Just picked up both these titles at Best buy using price match to Walmart:

*John Adams: Blu Ray *($46.32)
*The Greatest Game Ever Played: Blu Ray *($18.88)

Based on various reviews - The Greatest Game...is highlight rated as a near-reference quality Blu Ray disk, both audio and video. More important, its a fantastic movie period.

Based on 14 Emmys and 8 Golden Globes - John Adams: Blu Ray is nothing short of a top shelf collectors edition miniseries. Saw most of it on HBO when originally broadcast, and appreciated just how special the casting, acting, scenery, script, and compelling action is....having it now in HD on Blu Ray makes it all the better.

Needless to say - recommend these both very highly.


----------



## johnck78 (Feb 19, 2007)

John Adams was fantastic, I just may purchase it on BD!


----------



## Lord Vader (Sep 20, 2004)

I preordered _John Adams_ on Amazon many months ago and just got it. Now I can delete it from my DVR and get all that space back. 

Another series that HBO ran a few years ago that is just awesome on Blu-Ray: _Band of Brothers_.

I never did see the entire series, but I got the BD set for Christmas from my parents and beginning on D-Day this year, I began watching the whole series. Now that I'm on summer vacation, I watch an episode each night or so and love the series. The PQ and audio is stunning!


----------



## spartanstew (Nov 16, 2005)

Lord Vader said:


> Another series that HBO ran a few years ago that is just awesome on Blu-Ray: _Band of Brothers_.


Available at Barnes and Noble right now for $30. Use coupon code X8P4F9K for an additional $3 off.

It's also part of their B2G1 sale, but most of the rest of their titles are a bit too pricey.


----------



## spartanstew (Nov 16, 2005)

spartanstew said:


> Available at Barnes and Noble right now for $30. Use coupon code X8P4F9K for an additional $3 off.
> 
> It's also part of their B2G1 sale, but most of the rest of their titles are a bit too pricey.


You snooze, you lose, it's back up to $80.


----------



## hdtvfan0001 (Jul 28, 2004)

Finally got through the entire John Adams Blu Ray series package.

WOW....this has to be one of the finest, if not *the* finest historical miniseries ever done...

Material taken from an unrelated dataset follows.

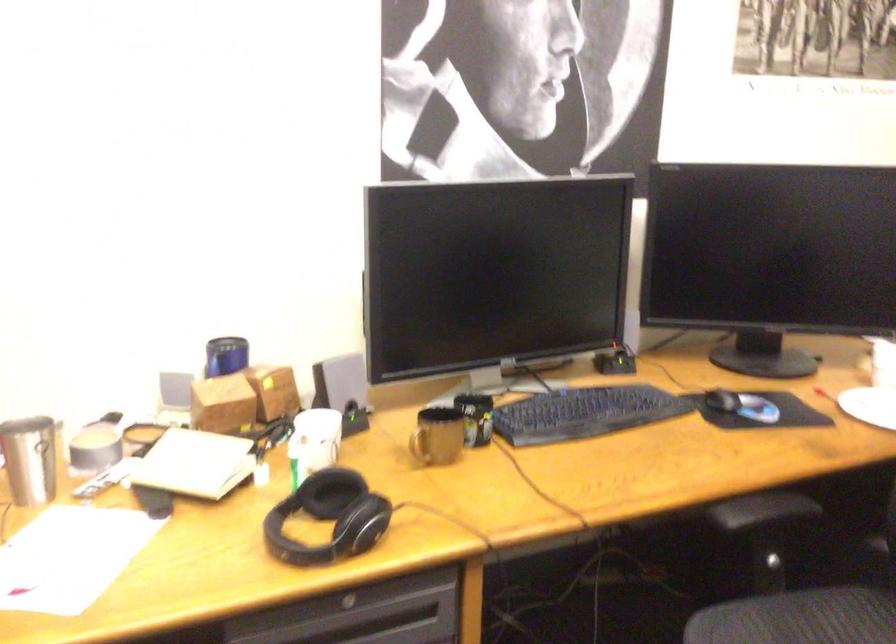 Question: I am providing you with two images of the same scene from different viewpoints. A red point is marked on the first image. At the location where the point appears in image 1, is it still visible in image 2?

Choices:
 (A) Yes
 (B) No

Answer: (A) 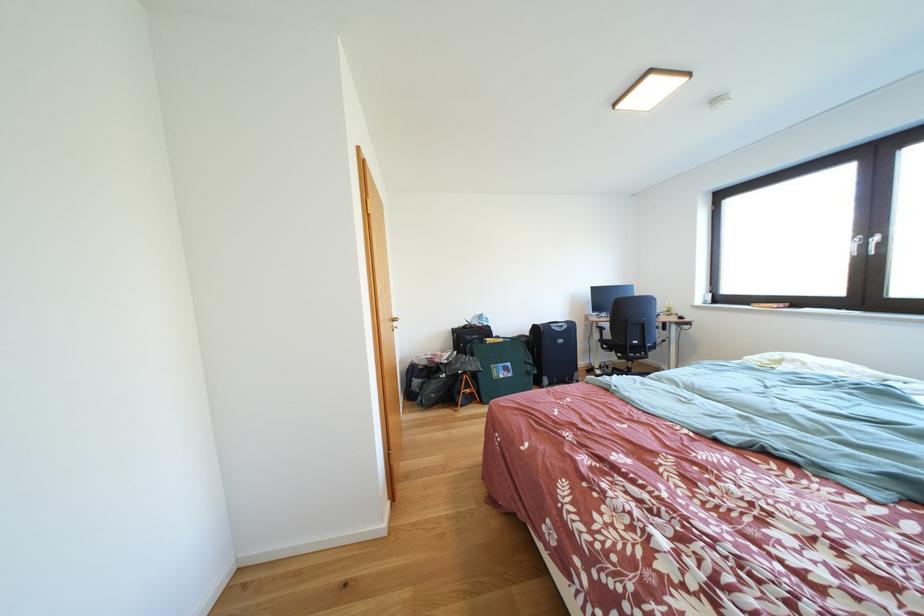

Mrs HDTVFan and I watched all the episodes over a one-week period, and were spellbound on the great HD imagery, fantastic casting and acting, amazing historical scenery and costumes, and solid script.

HBO did a wonderful job in crafting this miniseries, and also in the Blu Ray multi-disk packaging to enjoy at home. There are plenty of terrific extras in there as well.

This thing is so good, it should be required viewing in every U.S. High School History class.


----------